How Far Does Mario Have to Run (and Swim) in Super Mario Bros.?
In Super Mario Bros., Mario has a pretty rough day. He's forced to rescue a princess completely on his own, which seems suspicious given the fact that most royal families have designated security details at their disposal. What kind of third-rate dynasty hires a plumber to save an heiress?
Despite being woefully under-qualified, Mario agrees to transport to a magical world where he runs, jumps, swims, and kills everything in sight to get to a castle where a smartass toadstool tells him the princess isn't there. He does this seven different times before getting it right. Besides the psychological damage of all that growing and shrinking, killing, and repeated dying, what kind of physical toll is Mario subjected to?
As brilliant reader John D. asked, how many miles does Mario have to travel before he finally gets to Princess Peach?

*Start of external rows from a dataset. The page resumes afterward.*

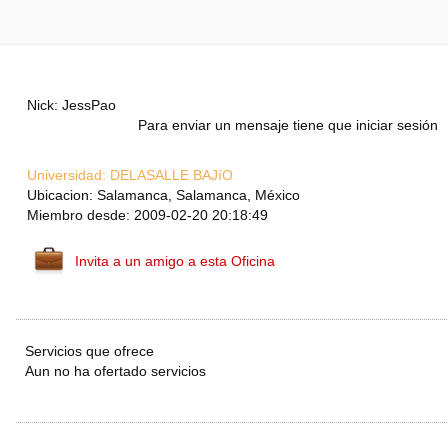
Nick: JessPao
Para enviar un mensaje tiene que iniciar sesión
Universidad:
DELASALLE BAJíO
Ubicacion: Salamanca, Salamanca, México
Miembro desde: 2009-02-20 20:18:49
Invita a un amigo a esta Oficina
Servicios que ofrece
Aun no ha ofertado servicios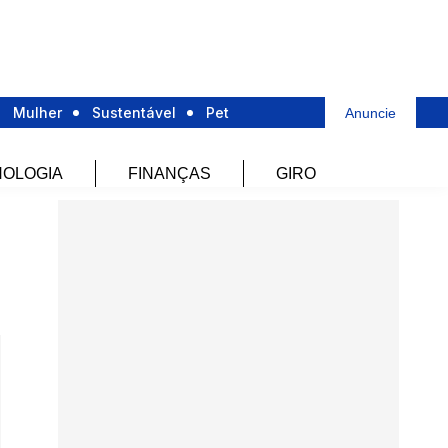
Mulher
Sustentável
Pet
Anuncie
OLOGIA
FINANÇAS
GIRO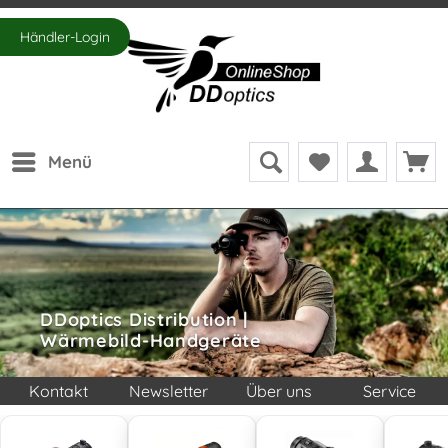
Händler-Login
Menü
DDoptics Distribution |
Wärmebild-Handgeräte
Kontakt
Newsletter
Über uns
Service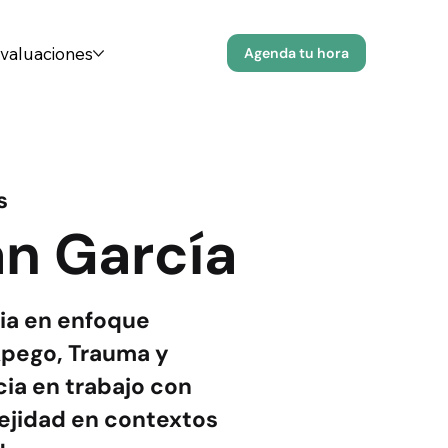
evaluaciones
Agenda tu hora
s
an García
ia en enfoque
Apego, Trauma y
cia en trabajo con
ejidad en contextos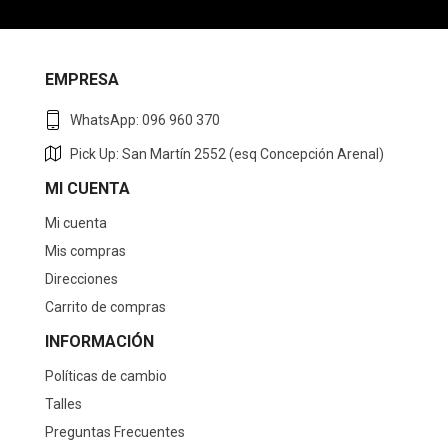
EMPRESA
WhatsApp: 096 960 370
Pick Up: San Martín 2552 (esq Concepción Arenal)
MI CUENTA
Mi cuenta
Mis compras
Direcciones
Carrito de compras
INFORMACIÓN
Políticas de cambio
Talles
Preguntas Frecuentes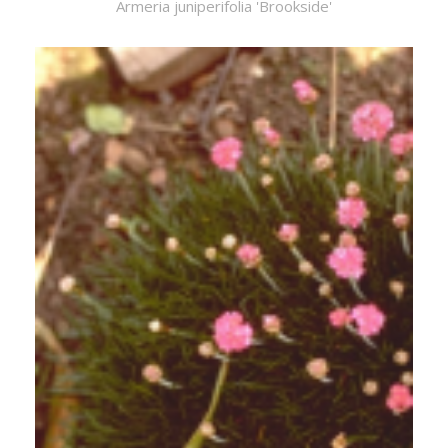
Armeria juniperifolia 'Brookside'
Engels gras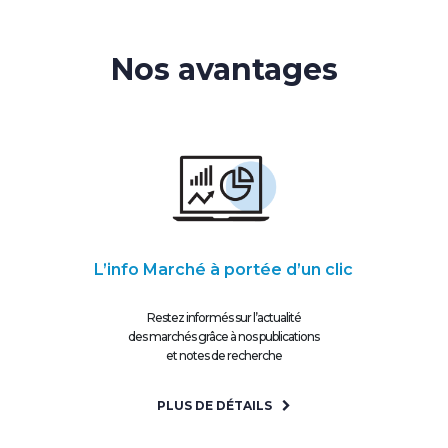
Nos avantages
L’info Marché à portée d’un clic
Restez informés sur l’actualité
des marchés grâce à nos publications
et notes de recherche
PLUS DE DÉTAILS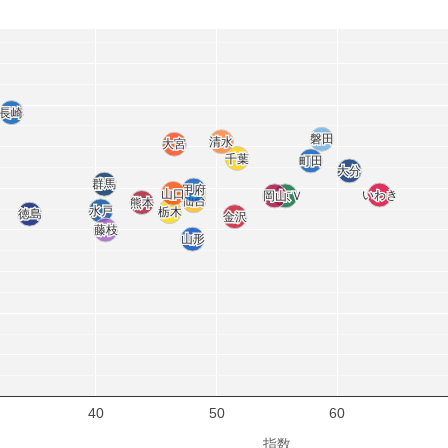
長崎
長崎
磐田
磐田
清水
清水
大宮
大宮
千葉
千葉
町田
町田
大分
大分
群馬
群馬
甲府
甲府
山口
山口
いわき
いわき
岡山
岡山
東京Ｖ
東京Ｖ
仙台
仙台
熊本
熊本
水戸
水戸
栃木
栃木
徳島
徳島
金沢
金沢
藤枝
藤枝
山形
山形
40
50
60
指数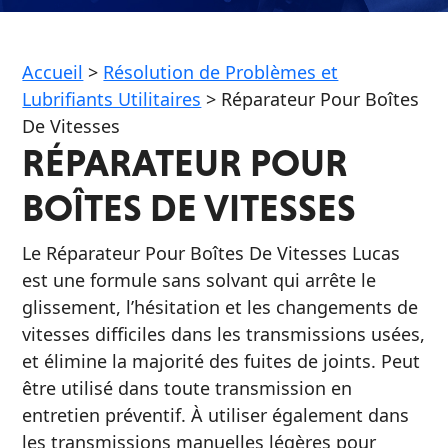
Accueil
>
Résolution de Problèmes et
Français
Lubrifiants Utilitaires
>
Réparateur Pour Boîtes
De Vitesses
English
RÉPARATEUR POUR
BOÎTES DE VITESSES
Le Réparateur Pour Boîtes De Vitesses Lucas
est une formule sans solvant qui arrête le
glissement, l’hésitation et les changements de
vitesses difficiles dans les transmissions usées,
et élimine la majorité des fuites de joints. Peut
être utilisé dans toute transmission en
entretien préventif. À utiliser également dans
les transmissions manuelles légères pour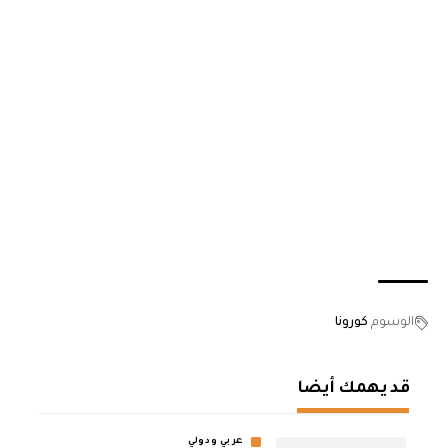
الوسوم
كورونا
قد يهمك أيضا
عربي ودولي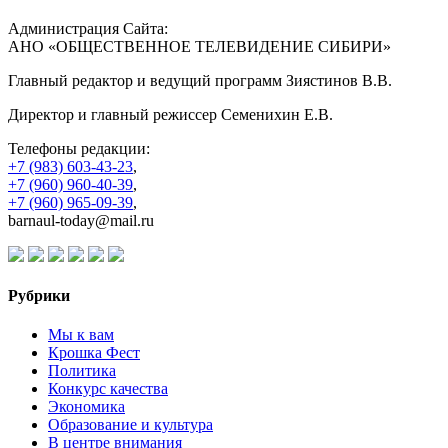
Администрация Сайта:
АНО «ОБЩЕСТВЕННОЕ ТЕЛЕВИДЕНИЕ СИБИРИ»
Главный редактор и ведущий программ Зиястинов В.В.
Директор и главный режиссер Семенихин Е.В.
Телефоны редакции:
+7 (983) 603-43-23
,
+7 (960) 960-40-39
,
+7 (960) 965-09-39
,
barnaul-today@mail.ru
Рубрики
Мы к вам
Крошка Фест
Политика
Конкурс качества
Экономика
Образование и культура
В центре внимания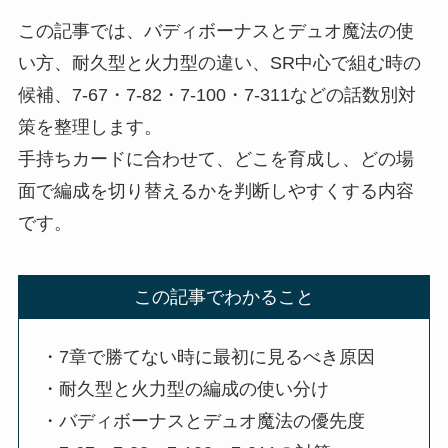
この記事では、バディボーナスとデュオ魔法の使
い方、耐久型と火力型の違い、SR中心で組む時の
候補、7-67・7-82・7-100・7-311などの話数別対
策を整理します。
手持ちカードに合わせて、どこを育成し、どの場
面で編成を切り替えるかを判断しやすくする内容
です。
この記事でわかること
・7章で勝てない時に最初に見るべき原因
・耐久型と火力型の編成の使い分け
・バディボーナスとデュオ魔法の優先度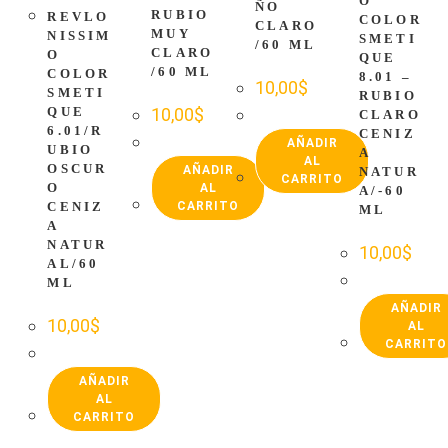
O
ÑO
RUBIO
REVLO
COLOR
CLARO
MUY
NISSIM
SMETI
/60 ML
CLARO
O
QUE
/60 ML
COLOR
8.01 –
10,00
$
SMETI
RUBIO
QUE
10,00
$
CLARO
6.01/R
CENIZ
AÑADIR
UBIO
A
AL
OSCUR
AÑADIR
NATUR
CARRITO
O
AL
A/-60
CENIZ
CARRITO
ML
A
NATUR
10,00
$
AL/60
ML
AÑADIR
10,00
$
AL
CARRITO
AÑADIR
AL
CARRITO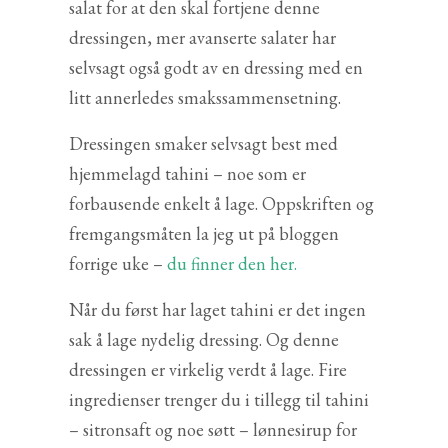
salat for at den skal fortjene denne
dressingen, mer avanserte salater har
selvsagt også godt av en dressing med en
litt annerledes smakssammensetning.
Dressingen smaker selvsagt best med
hjemmelagd tahini – noe som er
forbausende enkelt å lage. Oppskriften og
fremgangsmåten la jeg ut på bloggen
forrige uke –
du finner den her.
Når du først har laget tahini er det ingen
sak å lage nydelig dressing. Og denne
dressingen er virkelig verdt å lage. Fire
ingredienser trenger du i tillegg til tahini
– sitronsaft og noe søtt – lønnesirup for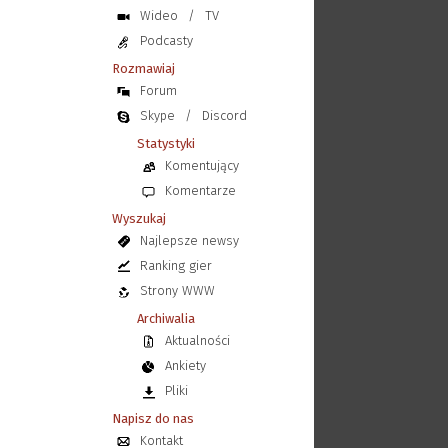
Wideo
/
TV
Podcasty
Rozmawiaj
Forum
Skype
/
Discord
Statystyki
Komentujący
Komentarze
Wyszukaj
Najlepsze newsy
Ranking gier
Strony WWW
Archiwalia
Aktualności
Ankiety
Pliki
Napisz do nas
Kontakt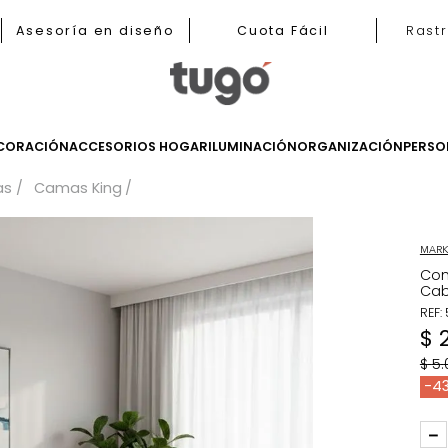
nas
Asesoría en diseño
Cuota Fácil
LES
DECORACIÓN
ACCESORIOS HOGAR
ILUMINACIÓN
ORGANIZ
Camas
Camas King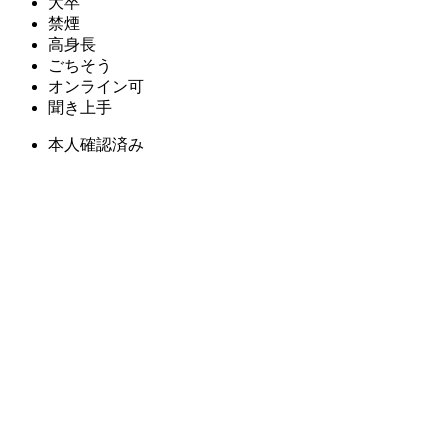
大卒
禁煙
高身長
ごちそう
オンライン可
聞き上手
本人確認済み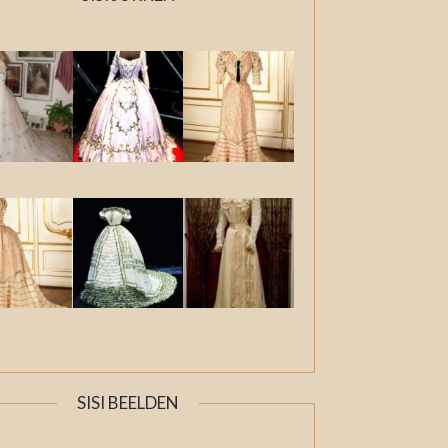
SISI BEELDEN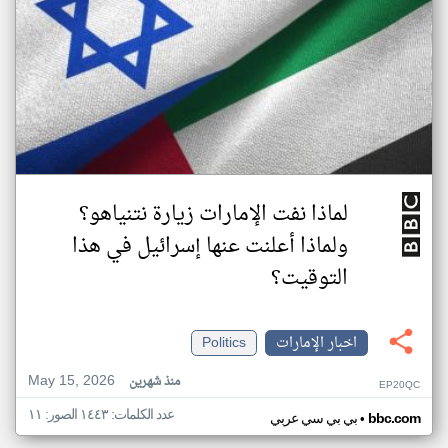
لماذا نفت الإمارات زيارة نتنياهو؟
ولماذا أعلنت عنها إسرائيل في هذا
التوقيت؟
اخبار الإمارات
Politics
May 15, 2026
منذ شهرين
EP20QC
عدد الكلمات: ١٤٤٣ الصور: ١١
•
bbc.com
بي بي سي عربي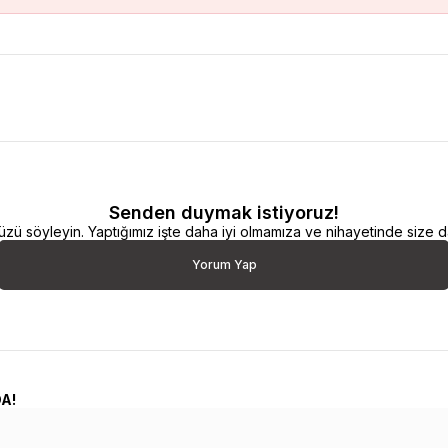
Senden duymak istiyoruz!
 söyleyin. Yaptığımız işte daha iyi olmamıza ve nihayetinde size da
Yorum Yap
A!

To figure this out, I took Ian Albert's level maps that he painstakingly stitched together from screenshots (check out his website and amazing maps here) and measured their width. In the NES version of the game, Mario's relative size (in his smaller, pre-mushroom ingestion phase) was then calculated as if he were a normal human man. He stands astride, so the measurements were based on an approximation of someone with their feet slightly more than shoulder-width apart, or 26 inches.
If we assume Mario takes a route with no bonus areas or warps, the total distance from his initial starting point to the final castle is about 17,835 feet, or 3.4 miles.
But what about the water levels? If you isolate these, Mario swims an estimated 1218.5 feet, or 371 meters, during his ordeal, which is about 7 and a half laps in an Olympic-sized pool.
If Mario does in fact visit every bonus area, the total distance he travels increases by 1574 feet, and his full journey becomes about 3.7 miles. Of those bonus areas, 344 feet are underwater, so Mario tacks on another 105 meters to his swim total.
Mario doesn't go in a straight line and he is occasionally transported to different locations and worlds, so these numbers are just an approximation. But think about all the time you spent toiling away at your NES. All those hours and days spent mashing buttons—jumping on Goombas, falling into abysses, ducking projectiles—all that work resulted in little more than Mario completing a 5K to raise awareness for princess theft.
Thanks to reader John D. for the question and idea. All screengrabs are from ian-albert.com.